Only authorized individuals and systems can access your clusters. Controlling network access is the first line of defense against unauthorized actors. Kubernetes clusters managed by OKE have the following components that you directly interact with:
- The Kubernetes API endpoint, the main entry point to deploy applications, check state, or perform other cluster operations
- The worker nodes that run your containerized applications
- The load balancers exposing your containerized applications
Each component requires specific network flows enabled by security rules. Let’s consider a typical Kubernetes cluster. The Kubernetes API endpoint is accessed by developers, administrators, or continuous integration and delivery (CI/CD) systems by HTTPS protocol. The administrator can access the cluster worker nodes by Secure Shell (SSH) for troubleshooting purposes. Finally, a broader audience, such as the internet, can access applications running in the cluster through an application-specific port and protocol.

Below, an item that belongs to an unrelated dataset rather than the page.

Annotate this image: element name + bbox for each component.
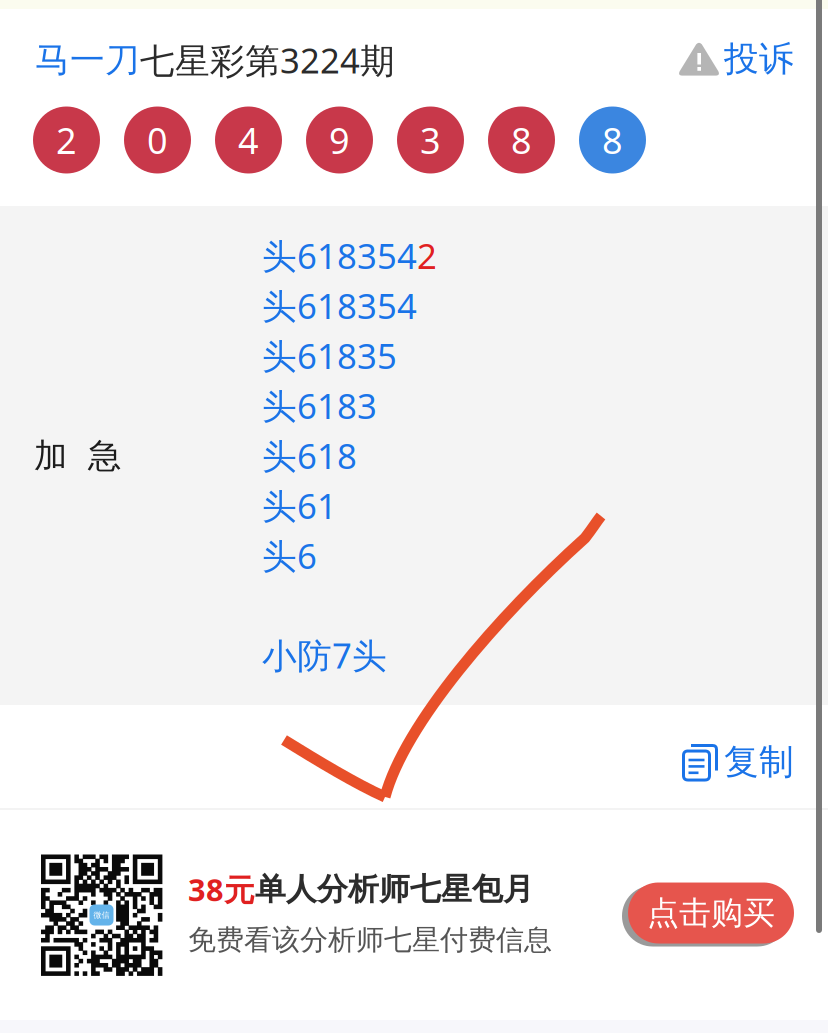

Subnets are commonly created for each type of cluster component and assigned a security list containing the required security rules to each subnet. However, carving out multiple subnets and assigning security rules to each cluster represents considerable work for network administrators, who would rather manage fewer subnets and let the cluster administrator harden their clusters.
OKE supports network security groups (NSGs) for all cluster components. An NSG consists of a set of ingress and egress security rules that apply to virtual network interface cards (VNICs) in your virtual cloud network (VCN). You can now separate your VCN’s subnet architecture from your cluster components’ security requirements.